YOUR OBJECTIVE: Going line by line through the data below, how many lines contain the word "interés"? Give only the number.

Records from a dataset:
━━━━━━━━━━
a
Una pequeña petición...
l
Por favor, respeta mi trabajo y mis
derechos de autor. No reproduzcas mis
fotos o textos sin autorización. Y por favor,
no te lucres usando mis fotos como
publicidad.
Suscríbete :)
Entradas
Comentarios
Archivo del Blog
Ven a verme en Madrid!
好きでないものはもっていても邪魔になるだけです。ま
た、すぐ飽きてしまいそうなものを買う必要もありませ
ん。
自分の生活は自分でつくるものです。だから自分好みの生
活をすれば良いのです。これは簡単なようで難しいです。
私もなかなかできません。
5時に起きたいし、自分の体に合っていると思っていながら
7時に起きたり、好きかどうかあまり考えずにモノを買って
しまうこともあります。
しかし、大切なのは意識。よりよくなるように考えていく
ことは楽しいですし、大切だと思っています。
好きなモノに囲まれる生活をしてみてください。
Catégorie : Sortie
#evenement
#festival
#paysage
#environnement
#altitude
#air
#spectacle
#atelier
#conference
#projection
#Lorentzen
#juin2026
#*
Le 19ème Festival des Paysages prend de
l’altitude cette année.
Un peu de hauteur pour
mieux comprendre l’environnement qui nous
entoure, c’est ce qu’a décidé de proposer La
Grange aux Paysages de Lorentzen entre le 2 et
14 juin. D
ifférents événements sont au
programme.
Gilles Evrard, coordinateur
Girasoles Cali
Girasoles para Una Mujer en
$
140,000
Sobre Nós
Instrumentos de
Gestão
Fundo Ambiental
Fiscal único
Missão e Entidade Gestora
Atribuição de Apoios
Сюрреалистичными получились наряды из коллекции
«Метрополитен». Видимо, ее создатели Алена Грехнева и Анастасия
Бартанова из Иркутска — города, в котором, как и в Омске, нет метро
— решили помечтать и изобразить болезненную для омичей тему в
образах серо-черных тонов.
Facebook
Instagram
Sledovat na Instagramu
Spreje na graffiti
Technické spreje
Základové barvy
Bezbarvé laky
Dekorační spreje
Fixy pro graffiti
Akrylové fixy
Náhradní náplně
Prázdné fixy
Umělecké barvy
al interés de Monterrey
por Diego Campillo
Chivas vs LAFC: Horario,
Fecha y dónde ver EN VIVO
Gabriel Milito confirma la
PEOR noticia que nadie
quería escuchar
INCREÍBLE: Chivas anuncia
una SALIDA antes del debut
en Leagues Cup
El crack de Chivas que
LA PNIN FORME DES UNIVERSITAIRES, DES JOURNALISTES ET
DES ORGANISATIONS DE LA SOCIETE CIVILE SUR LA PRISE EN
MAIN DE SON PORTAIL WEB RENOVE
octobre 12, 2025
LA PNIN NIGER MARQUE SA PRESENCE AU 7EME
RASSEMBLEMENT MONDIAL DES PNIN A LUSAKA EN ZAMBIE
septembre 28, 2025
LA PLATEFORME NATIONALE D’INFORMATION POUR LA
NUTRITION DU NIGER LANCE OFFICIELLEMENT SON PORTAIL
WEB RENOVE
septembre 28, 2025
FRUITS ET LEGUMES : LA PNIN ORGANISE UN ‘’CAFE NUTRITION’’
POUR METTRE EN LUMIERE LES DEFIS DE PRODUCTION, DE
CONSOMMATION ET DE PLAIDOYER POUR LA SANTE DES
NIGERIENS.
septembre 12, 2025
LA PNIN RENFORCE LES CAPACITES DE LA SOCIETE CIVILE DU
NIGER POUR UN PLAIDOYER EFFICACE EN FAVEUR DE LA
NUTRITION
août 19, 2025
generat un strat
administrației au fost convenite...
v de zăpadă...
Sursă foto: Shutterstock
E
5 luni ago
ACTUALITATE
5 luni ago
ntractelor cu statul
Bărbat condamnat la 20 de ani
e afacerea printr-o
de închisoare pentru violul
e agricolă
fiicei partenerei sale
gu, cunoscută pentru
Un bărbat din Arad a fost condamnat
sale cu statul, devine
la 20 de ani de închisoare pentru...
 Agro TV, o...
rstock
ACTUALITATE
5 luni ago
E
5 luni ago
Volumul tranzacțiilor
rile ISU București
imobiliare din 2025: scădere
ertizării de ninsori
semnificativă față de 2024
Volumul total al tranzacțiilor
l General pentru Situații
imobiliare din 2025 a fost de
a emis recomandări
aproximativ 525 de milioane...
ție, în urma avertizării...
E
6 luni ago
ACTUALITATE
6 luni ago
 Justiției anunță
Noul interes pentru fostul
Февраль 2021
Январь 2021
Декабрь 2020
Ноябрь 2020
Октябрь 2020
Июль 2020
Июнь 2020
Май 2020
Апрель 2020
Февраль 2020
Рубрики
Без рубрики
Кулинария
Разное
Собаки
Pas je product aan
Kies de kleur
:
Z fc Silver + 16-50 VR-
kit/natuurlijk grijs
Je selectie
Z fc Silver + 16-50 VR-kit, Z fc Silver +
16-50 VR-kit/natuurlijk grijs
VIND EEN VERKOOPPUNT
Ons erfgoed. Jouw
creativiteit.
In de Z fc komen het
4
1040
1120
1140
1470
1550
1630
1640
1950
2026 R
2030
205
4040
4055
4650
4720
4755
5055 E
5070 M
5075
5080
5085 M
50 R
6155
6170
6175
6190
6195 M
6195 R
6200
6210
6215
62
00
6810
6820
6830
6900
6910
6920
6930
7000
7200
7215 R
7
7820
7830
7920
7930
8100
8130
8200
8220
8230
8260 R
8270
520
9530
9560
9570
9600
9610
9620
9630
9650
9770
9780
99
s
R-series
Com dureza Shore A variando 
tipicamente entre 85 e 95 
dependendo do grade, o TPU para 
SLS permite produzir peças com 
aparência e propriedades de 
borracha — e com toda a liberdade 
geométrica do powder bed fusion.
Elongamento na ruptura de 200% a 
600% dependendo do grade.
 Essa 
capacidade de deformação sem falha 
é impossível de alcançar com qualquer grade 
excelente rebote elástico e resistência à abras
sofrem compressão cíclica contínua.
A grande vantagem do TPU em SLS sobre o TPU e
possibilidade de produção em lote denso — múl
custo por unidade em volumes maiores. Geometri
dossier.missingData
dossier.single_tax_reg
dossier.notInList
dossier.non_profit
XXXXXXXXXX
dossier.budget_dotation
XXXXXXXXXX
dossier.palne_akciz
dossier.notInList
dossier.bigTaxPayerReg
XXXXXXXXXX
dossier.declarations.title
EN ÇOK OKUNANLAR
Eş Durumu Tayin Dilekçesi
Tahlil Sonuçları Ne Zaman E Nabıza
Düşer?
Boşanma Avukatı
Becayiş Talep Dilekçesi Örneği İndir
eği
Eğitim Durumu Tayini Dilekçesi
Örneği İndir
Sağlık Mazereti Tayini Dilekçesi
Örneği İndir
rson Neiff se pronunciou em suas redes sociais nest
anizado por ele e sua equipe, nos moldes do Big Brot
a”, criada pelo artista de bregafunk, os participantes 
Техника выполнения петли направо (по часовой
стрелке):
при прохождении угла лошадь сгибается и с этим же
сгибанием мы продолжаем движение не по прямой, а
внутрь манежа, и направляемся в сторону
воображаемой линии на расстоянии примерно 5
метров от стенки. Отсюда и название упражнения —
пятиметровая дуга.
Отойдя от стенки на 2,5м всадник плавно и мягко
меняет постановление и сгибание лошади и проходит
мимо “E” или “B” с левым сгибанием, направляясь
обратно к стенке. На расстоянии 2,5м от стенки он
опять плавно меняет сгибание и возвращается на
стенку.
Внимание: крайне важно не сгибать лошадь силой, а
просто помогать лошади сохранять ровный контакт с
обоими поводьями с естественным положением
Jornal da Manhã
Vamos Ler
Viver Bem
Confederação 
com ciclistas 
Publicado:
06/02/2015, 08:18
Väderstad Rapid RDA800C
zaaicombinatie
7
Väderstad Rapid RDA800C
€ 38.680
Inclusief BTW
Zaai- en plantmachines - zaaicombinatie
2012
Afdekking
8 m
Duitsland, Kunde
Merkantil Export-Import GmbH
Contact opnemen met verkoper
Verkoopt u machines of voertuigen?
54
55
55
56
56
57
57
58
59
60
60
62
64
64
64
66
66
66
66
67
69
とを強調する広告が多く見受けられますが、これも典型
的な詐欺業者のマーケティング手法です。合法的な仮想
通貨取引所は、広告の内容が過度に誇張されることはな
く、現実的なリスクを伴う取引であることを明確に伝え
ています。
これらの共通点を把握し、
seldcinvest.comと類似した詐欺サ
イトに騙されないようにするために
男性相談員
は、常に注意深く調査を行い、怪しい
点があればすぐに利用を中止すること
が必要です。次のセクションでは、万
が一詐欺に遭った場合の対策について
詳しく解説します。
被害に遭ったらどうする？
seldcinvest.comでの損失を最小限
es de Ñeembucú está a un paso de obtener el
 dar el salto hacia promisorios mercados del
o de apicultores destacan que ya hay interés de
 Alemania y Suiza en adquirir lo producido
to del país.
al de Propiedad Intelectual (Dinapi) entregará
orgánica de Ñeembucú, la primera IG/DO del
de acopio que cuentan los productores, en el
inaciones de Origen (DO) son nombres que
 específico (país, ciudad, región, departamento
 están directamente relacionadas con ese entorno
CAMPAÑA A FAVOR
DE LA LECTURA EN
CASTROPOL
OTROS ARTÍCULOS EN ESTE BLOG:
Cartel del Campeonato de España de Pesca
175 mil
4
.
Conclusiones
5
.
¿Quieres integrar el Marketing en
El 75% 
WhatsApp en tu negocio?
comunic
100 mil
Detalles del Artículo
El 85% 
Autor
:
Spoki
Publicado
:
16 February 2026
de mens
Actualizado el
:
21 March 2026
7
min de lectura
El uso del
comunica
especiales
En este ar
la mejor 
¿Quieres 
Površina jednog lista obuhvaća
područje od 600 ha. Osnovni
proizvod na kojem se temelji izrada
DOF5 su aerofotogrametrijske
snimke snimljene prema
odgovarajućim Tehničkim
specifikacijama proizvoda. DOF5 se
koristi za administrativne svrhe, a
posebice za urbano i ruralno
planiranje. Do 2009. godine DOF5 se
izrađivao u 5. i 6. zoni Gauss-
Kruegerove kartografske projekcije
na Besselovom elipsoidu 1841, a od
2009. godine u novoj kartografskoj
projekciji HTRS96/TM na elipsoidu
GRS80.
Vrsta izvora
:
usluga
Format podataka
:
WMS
━━━━━━━━━━
YOUR SOLUTION: 2